The sortedBy iteration provides an elegant solution to a sort problem in which the sort metric is a projection of the sorted object. Thus sortedBy(p|p.name) or just sortedBy(name) is short and avoids the opportunities for typos from a more conventional exposition involving comparison of two objects. The natural solution may well be an efficient one for large collections with non-trivial metrics.
However the sortedBy solution is unfamiliar and so confusing for newcomers and unsuitable for multi-key sorting for which an artificial compound single key may need to be constructed.
One solution might be to provide a more conventional iterator such as sort(p1, p2 | comparison-expression) allowing a two key sort:
sort(p1, p2 | let diff1 = p1.key1.compareTo(p2.key1) in
if diff1 <> 0 the diff 1 else p1.key2.compareTo(p2.key2) endif)

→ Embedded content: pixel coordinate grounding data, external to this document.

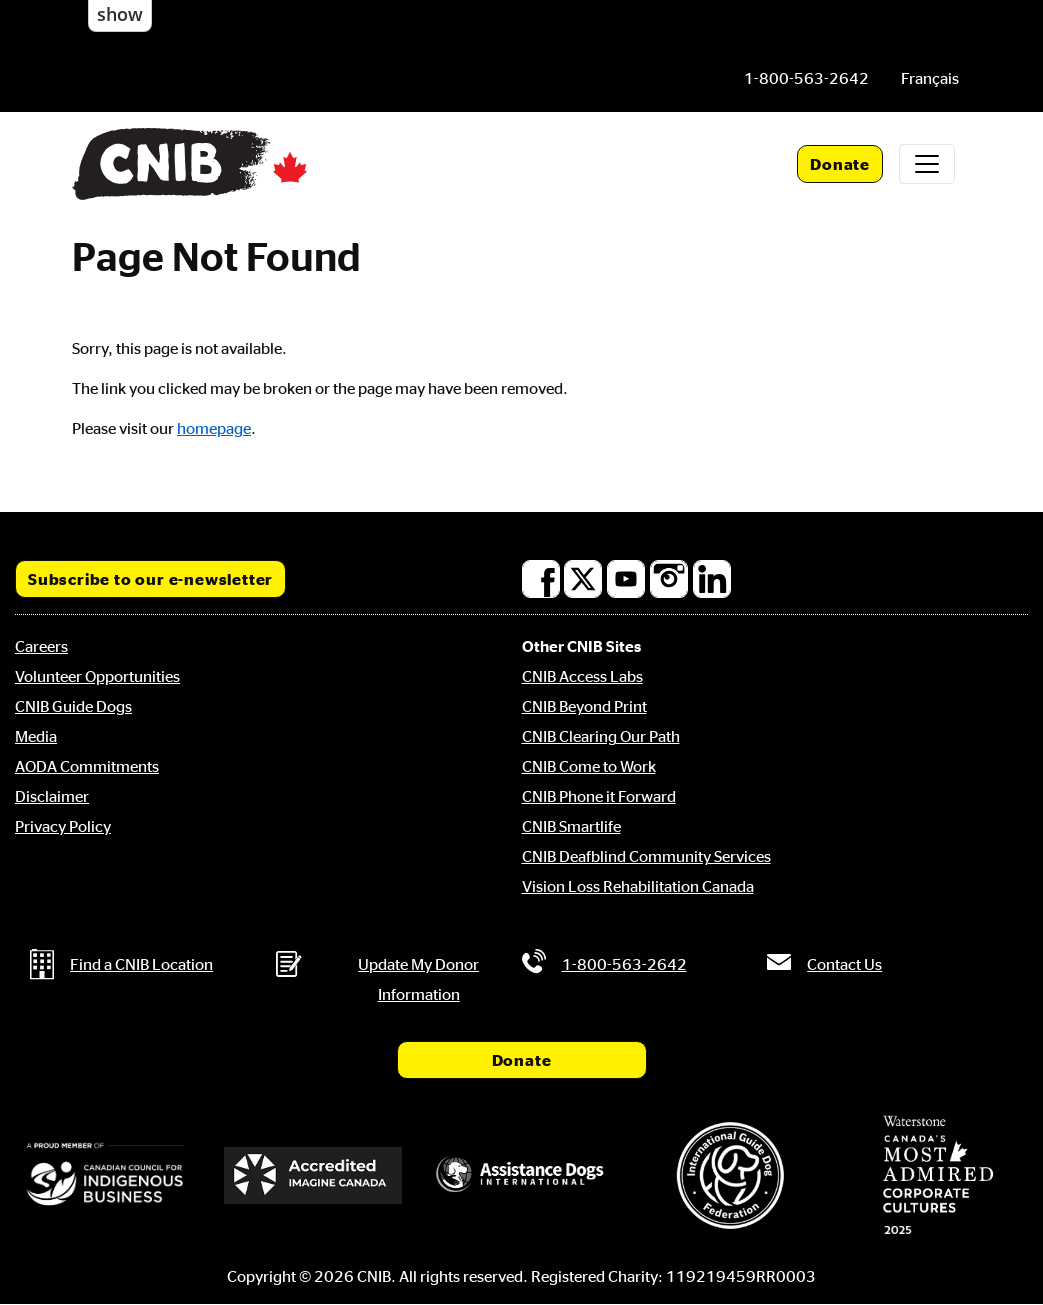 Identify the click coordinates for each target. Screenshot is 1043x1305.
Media (36, 736)
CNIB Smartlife (571, 826)
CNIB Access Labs (582, 676)
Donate (840, 164)
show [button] (120, 14)
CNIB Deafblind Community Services (646, 856)
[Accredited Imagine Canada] (313, 1175)
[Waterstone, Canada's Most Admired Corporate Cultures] (938, 1175)
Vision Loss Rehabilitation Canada (638, 886)
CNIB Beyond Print (584, 706)
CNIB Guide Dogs (73, 706)
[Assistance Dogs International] (521, 1175)
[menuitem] (930, 78)
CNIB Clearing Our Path (601, 736)
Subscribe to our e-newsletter (150, 579)
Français (930, 78)
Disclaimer (52, 796)
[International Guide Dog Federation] (730, 1175)
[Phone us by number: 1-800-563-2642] (806, 78)
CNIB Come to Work (589, 766)
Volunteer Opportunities (97, 676)
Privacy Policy (63, 826)
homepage (214, 428)
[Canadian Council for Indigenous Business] (105, 1175)
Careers (41, 646)
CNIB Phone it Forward (599, 796)
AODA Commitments (87, 766)
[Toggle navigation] (927, 164) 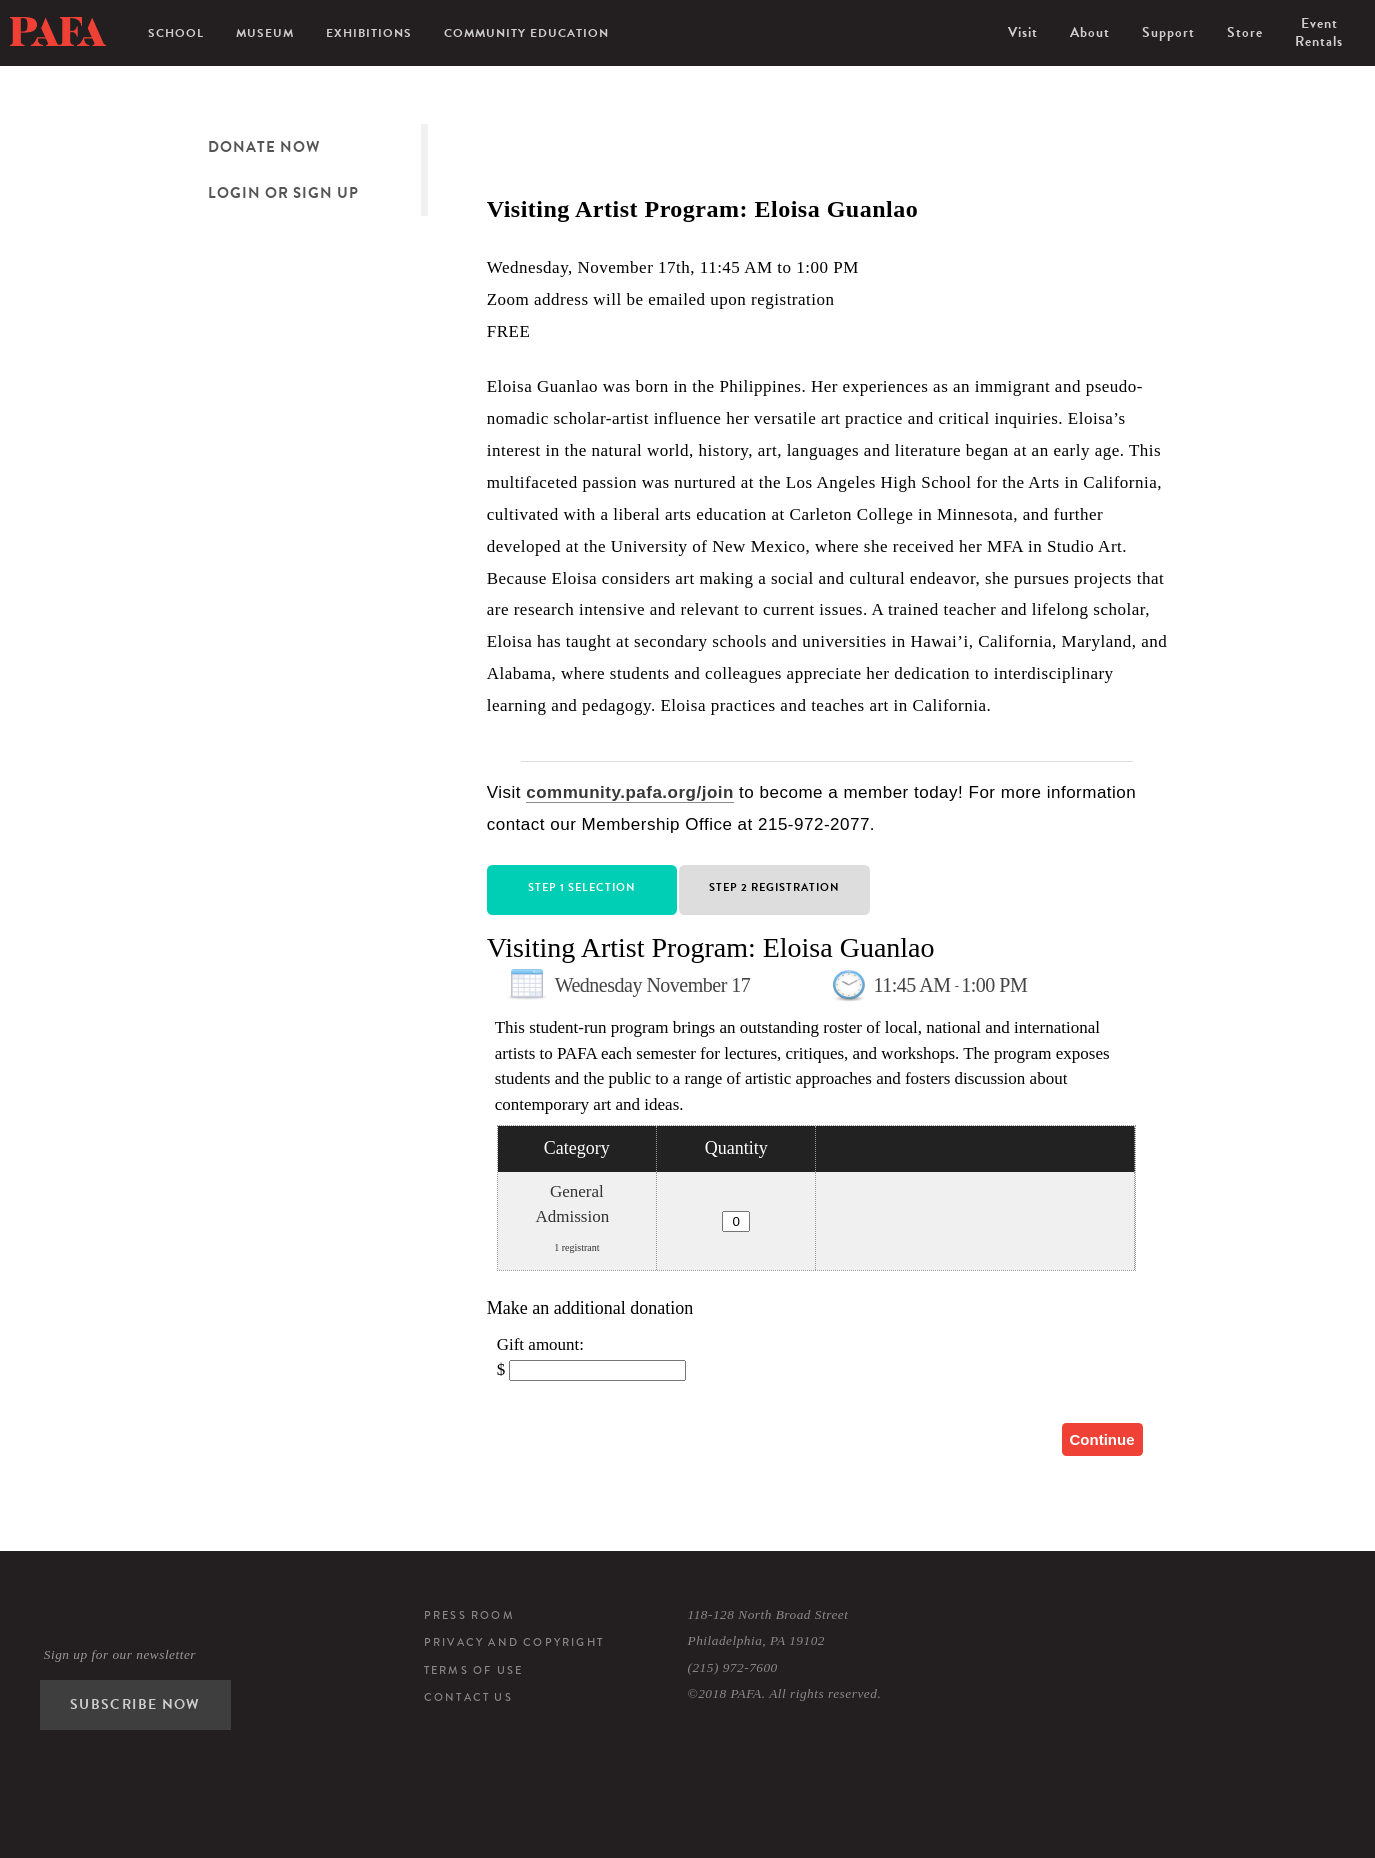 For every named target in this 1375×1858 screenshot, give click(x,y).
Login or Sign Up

However this has poor readability and ample opportunities for typos.
Alternatively sortedBy with a Tuple-valued metric might support multiple keys as:
sortedBy(Tuple
{first=key1,second=key2}
)
(The alphabetical order of the Tuple part names determines the priority.)
(Since sortedBy is declaratively clear and compact, inefficient small/trivial implementations can be optimized to their sort() equivalents.)